Vasilis and Teo serve as living links to this extraordinary heritage. By establishing new climbing routes alongside ancient paths, and training the next generation of climbers, they keep alive the traditions of their grandfathers. “When you go and you do climbing in a place that your grandfather was climbing, you know it’s a tradition,” Vasilis notes.
For today’s traveler, Meteora offers more than breathtaking scenery. Hiking trails and stone staircases wind through valleys and up the towering stone pillars to the monasteries; frescoes, cave churches, and chapels reveal centuries of faith and devotion; and climbers still test themselves against the sheer rock faces.
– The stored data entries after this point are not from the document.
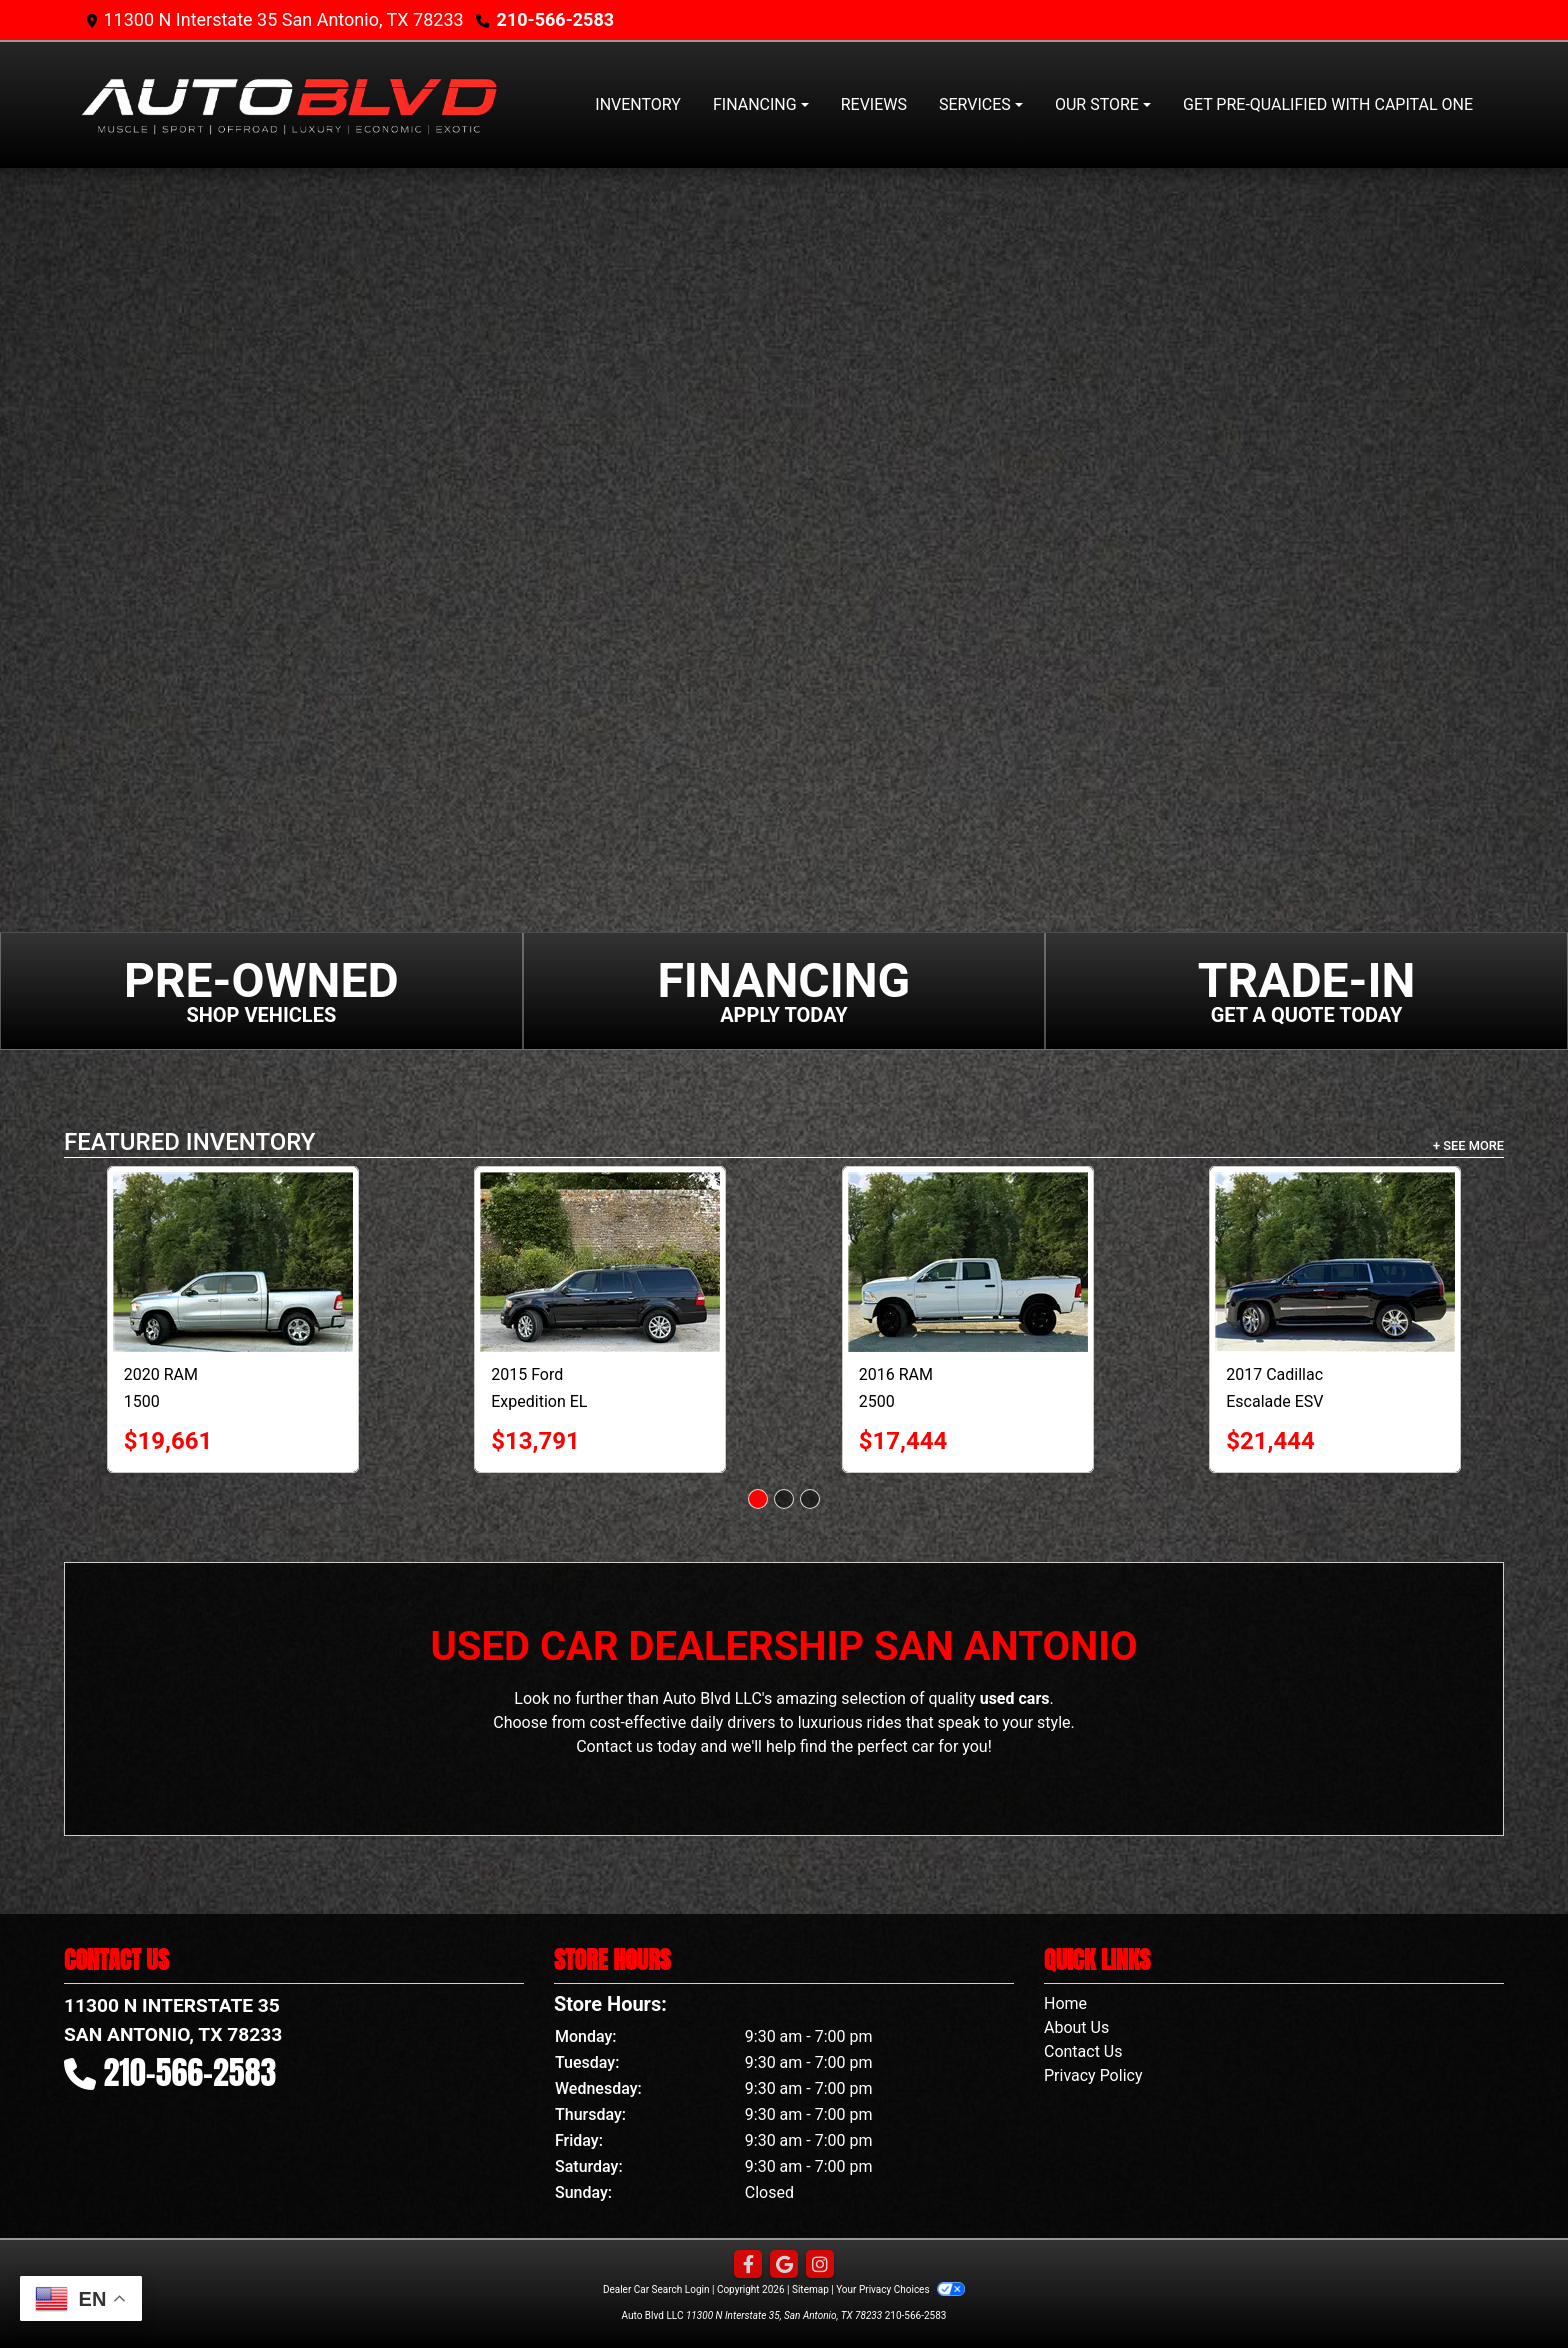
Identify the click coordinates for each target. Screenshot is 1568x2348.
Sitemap (810, 2289)
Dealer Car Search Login (656, 2289)
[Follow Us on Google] (784, 2265)
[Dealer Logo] (289, 105)
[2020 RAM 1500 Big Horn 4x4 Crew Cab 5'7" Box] (233, 1262)
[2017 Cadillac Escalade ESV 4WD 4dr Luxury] (1335, 1262)
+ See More (1468, 1145)
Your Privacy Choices (900, 2289)
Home (1065, 2003)
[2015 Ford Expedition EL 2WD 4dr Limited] (600, 1262)
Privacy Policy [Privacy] (1093, 2075)
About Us (1076, 2027)
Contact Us (1083, 2051)
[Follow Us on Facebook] (748, 2265)
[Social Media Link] (820, 2265)
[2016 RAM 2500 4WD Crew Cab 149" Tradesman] (968, 1262)
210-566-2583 (555, 19)
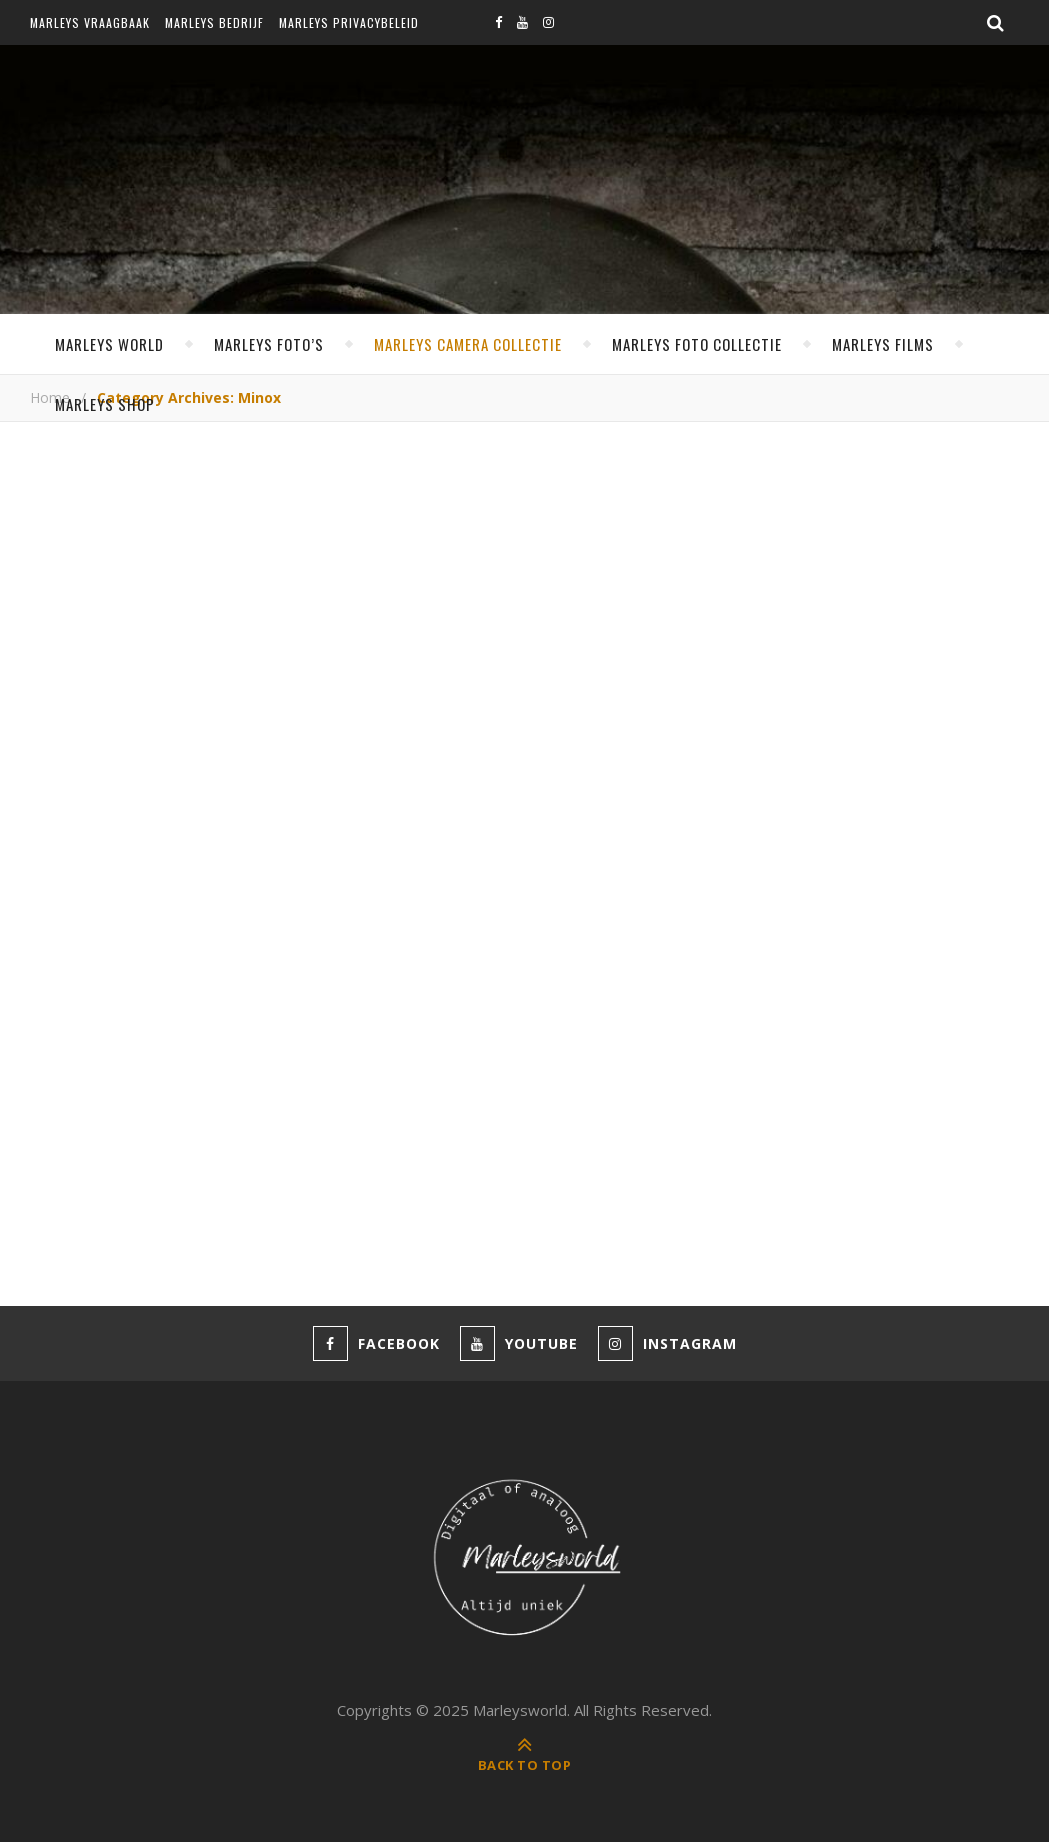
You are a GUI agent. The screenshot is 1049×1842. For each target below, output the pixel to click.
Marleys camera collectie (468, 344)
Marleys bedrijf (214, 22)
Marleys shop (105, 404)
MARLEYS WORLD (109, 344)
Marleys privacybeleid (349, 22)
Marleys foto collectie (697, 344)
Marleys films (883, 344)
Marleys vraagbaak (90, 22)
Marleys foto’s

As the Adventure Locker team reflects: “Lately, the line between real life and AI feels harder to see. But when we sail, we know it’s real. The motion, the wind, the silence – it moves something in us.” At Meteora, the same holds true. The soaring pillars, the monasteries clinging to their summits, and the stories of monks and modern climbers alike confirm that some experiences in life cannot be simulated.
Adventure Locker’s latest film is more than a climbing video – it is a testament to the power of a single image, the lure of exploration, and the human drive to connect with both history and the natural world.
For anyone planning a visit, Meteora remains one of Greece’s most extraordinary destinations. Whether your interest lies in climbing, photography, religious tourism, or exploring living history, the cliffs and monasteries promise an experience as inspiring as the photo that started it all.
Adventure Locker, founded by Will Lascelles and Olya Dendyaeva, is a sailing-based documentary team sharing cinematic stories of exploration, resilience, and change. Since launching in November 2022, they have built a following of more than 18,000 subscribers, producing nearly 260 films that highlight environmental conservation, sustainable living, and human stories of inspiration across the globe.